Genetic modification, cloning and other new technologies in the food industry should no longer be rejected a priori or on ethical grounds, a major international study concluded on Monday.

Policy options should not simply be ruled out as the global food system consumes the world's natural resources at an “unsustainable rate” failing the world's poorest, said the study ‘The Future of Food and Farming', headed by the British government's chief scientific adviser Sir John Beddington, drawing on the research of over 400 experts from 35 countries across the world.

The report provides a stark assessment of the sustainability of the global food system as it exists today and its ability to cater to the changing world.
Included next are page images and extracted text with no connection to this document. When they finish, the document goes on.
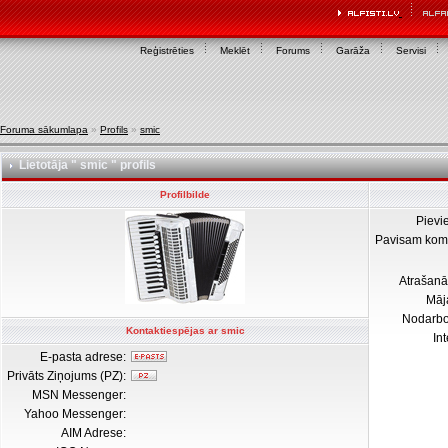
Reģistrēties
Meklēt
Forums
Garāža
Servisi
Foruma sākumlapa
»
Profils
»
smic
Lietotāja " smic " profils
Profilbilde
Pievi
Pavisam kom
Atrašanā
Māj
Nodarb
Kontaktiespējas ar smic
In
E-pasta adrese:
Privāts Ziņojums (PZ):
MSN Messenger:
Yahoo Messenger:
AIM Adrese:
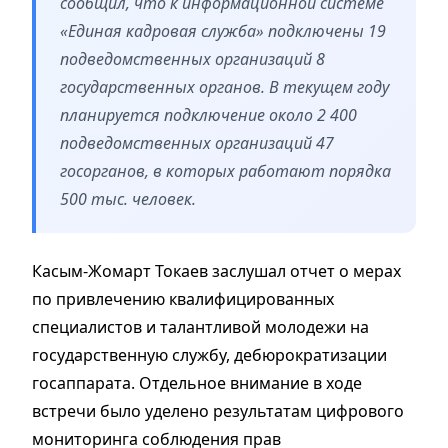
сообщил, что к информационной системе
«Единая кадровая служба» подключены 19
подведомственных организаций 8
государственных органов. В текущем году
планируется подключение около 2 400
подведомственных организаций 47
госорганов, в которых работают порядка
500 тыс. человек.
Касым-Жомарт Токаев заслушал отчет о мерах
по привлечению квалифицированных
специалистов и талантливой молодежи на
государственную службу, дебюрократизации
госаппарата. Отдельное внимание в ходе
встречи было уделено результатам цифрового
мониторинга соблюдения прав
These include a rise in the global population from around 7 billion currently to 9 billion by 2050, demands for a more varied high quality diet from new markets, increasing competition for land and water and of course climate change.

“Together they constitute a major threat...that requires a strategic reappraisal of how the world is fed,” says the report.
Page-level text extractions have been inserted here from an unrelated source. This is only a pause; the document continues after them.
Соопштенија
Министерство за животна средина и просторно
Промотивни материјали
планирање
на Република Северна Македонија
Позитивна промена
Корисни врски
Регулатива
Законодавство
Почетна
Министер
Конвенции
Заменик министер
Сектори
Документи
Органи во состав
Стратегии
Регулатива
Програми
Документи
The report comes amid growing concern for the rising cost of food across the globe. Food prices hit a record high in December, rising 4 per cent from the month before, said the UN Food and Agricultural Organisation food earlier this month. Sugar and oil were the biggest drivers of the rise.

“The case for urgent action in the global food system is now compelling,” said Sir John.
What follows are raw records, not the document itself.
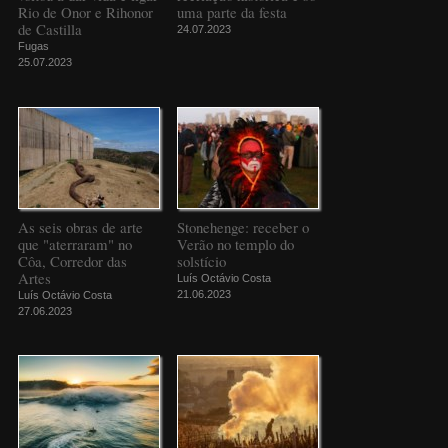
Rio de Onor e Rihonor
uma parte da festa
de Castilla
24.07.2023
Fugas
25.07.2023
As seis obras de arte
Stonehenge: receber o
que "aterraram" no
Verão no templo do
Côa, Corredor das
solstício
Artes
Luís Octávio Costa
21.06.2023
Luís Octávio Costa
27.06.2023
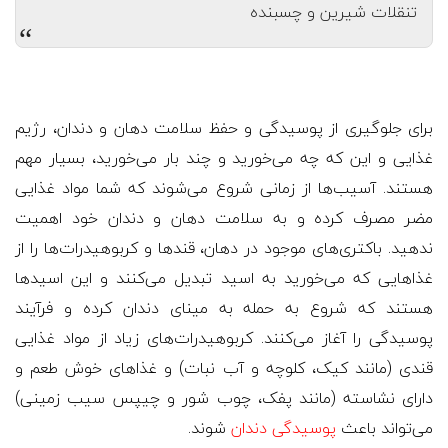
تنقلات شیرین و چسبنده
“
برای جلوگیری از پوسیدگی و حفظ سلامت دهان و دندان، رژیم
غذایی و این که چه می‌خورید و چند بار می‌خورید، بسیار مهم
هستند. آسیب‌ها از زمانی شروع می‌شوند که شما مواد غذایی
مضر مصرف کرده و به سلامت دهان و دندان خود اهمیت
ندهید. باکتری‌های موجود در دهان، قندها و کربوهیدرات‌ها را از
غذاهایی که می‌خورید به اسید تبدیل می‌کنند و این اسیدها
هستند که شروع به حمله به مینای دندان کرده و فرآیند
پوسیدگی را آغاز می‌کنند. کربوهیدرات‌های زیاد از مواد غذایی
قندی (مانند کیک، کلوچه و آب نبات) و غذاهای خوش طعم و
دارای نشاسته (مانند پفک، چوب شور و چیپس سیب زمینی)
می‌تواند باعث
پوسیدگی دندان
شوند.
Among the solutions, further investment into modern technologies is key, as well as a new approach to appraising them. Rather than merely relying on precautionary principles, analysis should include the potential costs of not using certain technologies.

Food wastage

The report also calls for a change in policy-making, which it says has tended to view food policy in isolation from others such as energy, water supply and land use. Containing demand for the most resource-intensive types of food should be a priority, the report concludes. Another major area identified by the report is reducing the wastage of food.

As much as 30 per cent of food grown worldwide is lost or wasted before reaching the consumer – a figure that could be substantially reduced if there is high-level international political support, concludes the report. “Halving the total amount of food waste by 2050 is considered to be a realistic target.”

Subsidy and effects

The report is critical of food production subsidies in high income countries warning that they are “harmful to global food security.”

“The current trend to reduce them should be accelerated to encourage the self sustaining improvements in productivity which are necessary to meet future increase in demand sustainability.”